• Task
Please reproduce the line containing "Contact (723, 264)" and every line after it in the records below, exactly and with nothing else.

★ ★ ★ ★ ★

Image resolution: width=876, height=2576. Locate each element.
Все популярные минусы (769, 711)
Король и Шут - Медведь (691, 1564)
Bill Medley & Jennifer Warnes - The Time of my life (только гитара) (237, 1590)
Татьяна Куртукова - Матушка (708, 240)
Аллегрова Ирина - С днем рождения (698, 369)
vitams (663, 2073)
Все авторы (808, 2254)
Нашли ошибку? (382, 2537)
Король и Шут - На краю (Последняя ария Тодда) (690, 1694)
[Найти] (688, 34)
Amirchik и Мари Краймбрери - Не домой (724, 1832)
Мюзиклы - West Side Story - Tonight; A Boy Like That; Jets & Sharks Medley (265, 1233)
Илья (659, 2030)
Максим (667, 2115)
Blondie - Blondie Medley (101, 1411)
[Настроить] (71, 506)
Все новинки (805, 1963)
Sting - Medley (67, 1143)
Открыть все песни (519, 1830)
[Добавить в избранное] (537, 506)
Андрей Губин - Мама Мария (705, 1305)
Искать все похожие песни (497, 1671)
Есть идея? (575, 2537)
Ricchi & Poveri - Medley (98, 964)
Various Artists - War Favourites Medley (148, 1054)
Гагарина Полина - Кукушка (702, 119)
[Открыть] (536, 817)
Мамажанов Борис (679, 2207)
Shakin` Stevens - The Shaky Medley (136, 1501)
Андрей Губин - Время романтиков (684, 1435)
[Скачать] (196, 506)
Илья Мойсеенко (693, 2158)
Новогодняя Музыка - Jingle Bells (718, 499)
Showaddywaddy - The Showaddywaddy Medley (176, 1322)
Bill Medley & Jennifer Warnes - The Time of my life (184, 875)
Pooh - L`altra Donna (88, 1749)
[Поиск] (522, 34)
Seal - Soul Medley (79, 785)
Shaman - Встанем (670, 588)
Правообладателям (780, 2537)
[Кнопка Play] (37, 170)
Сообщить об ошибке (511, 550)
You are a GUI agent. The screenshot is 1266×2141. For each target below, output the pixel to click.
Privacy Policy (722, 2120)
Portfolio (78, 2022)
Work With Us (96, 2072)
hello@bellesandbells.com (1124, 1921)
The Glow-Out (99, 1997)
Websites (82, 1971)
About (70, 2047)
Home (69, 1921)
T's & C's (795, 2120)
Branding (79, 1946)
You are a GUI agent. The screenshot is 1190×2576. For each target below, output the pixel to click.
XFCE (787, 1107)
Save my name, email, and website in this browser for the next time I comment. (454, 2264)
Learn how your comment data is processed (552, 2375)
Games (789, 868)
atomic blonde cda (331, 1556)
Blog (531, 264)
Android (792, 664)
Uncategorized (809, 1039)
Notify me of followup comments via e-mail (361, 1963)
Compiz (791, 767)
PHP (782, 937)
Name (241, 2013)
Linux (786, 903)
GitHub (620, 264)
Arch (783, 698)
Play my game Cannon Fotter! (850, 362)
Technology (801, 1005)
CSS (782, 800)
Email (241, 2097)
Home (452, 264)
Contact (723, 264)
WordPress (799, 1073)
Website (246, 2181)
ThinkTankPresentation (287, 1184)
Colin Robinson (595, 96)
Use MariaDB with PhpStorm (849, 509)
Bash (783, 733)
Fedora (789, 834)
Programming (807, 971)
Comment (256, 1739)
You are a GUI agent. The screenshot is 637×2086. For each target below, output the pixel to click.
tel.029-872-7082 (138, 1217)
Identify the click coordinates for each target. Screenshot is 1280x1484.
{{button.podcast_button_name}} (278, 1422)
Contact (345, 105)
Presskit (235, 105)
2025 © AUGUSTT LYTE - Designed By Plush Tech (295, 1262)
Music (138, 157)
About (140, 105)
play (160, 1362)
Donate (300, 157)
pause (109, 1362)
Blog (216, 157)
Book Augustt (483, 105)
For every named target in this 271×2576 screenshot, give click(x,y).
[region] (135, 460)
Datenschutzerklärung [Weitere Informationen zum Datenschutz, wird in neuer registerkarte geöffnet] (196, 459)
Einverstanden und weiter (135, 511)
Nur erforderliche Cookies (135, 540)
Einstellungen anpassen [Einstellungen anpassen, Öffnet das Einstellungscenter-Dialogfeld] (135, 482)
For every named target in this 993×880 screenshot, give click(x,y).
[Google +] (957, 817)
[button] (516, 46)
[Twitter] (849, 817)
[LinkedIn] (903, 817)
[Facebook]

★ ★ ★ ★ ★

• Result for this exercise
Contact (723, 264)
WordPress (799, 1073)
Website (246, 2181)
ThinkTankPresentation (287, 1184)
Colin Robinson (595, 96)
Use MariaDB with PhpStorm (849, 509)
Bash (783, 733)
Fedora (789, 834)
Programming (807, 971)
Comment (256, 1739)
You are a GUI agent. The screenshot is 637×2086. For each target below, output the pixel to click.
tel.029-872-7082 (138, 1217)
Identify the click coordinates for each target. Screenshot is 1280x1484.
{{button.podcast_button_name}} (278, 1422)
Contact (345, 105)
Presskit (235, 105)
2025 © AUGUSTT LYTE - Designed By Plush Tech (295, 1262)
Music (138, 157)
About (140, 105)
play (160, 1362)
Donate (300, 157)
pause (109, 1362)
Blog (216, 157)
Book Augustt (483, 105)
For every named target in this 271×2576 screenshot, give click(x,y).
[region] (135, 460)
Datenschutzerklärung [Weitere Informationen zum Datenschutz, wird in neuer registerkarte geöffnet] (196, 459)
Einverstanden und weiter (135, 511)
Nur erforderliche Cookies (135, 540)
Einstellungen anpassen [Einstellungen anpassen, Öffnet das Einstellungscenter-Dialogfeld] (135, 482)
For every named target in this 993×880 screenshot, give click(x,y).
[Google +] (957, 817)
[button] (516, 46)
[Twitter] (849, 817)
[LinkedIn] (903, 817)
[Facebook]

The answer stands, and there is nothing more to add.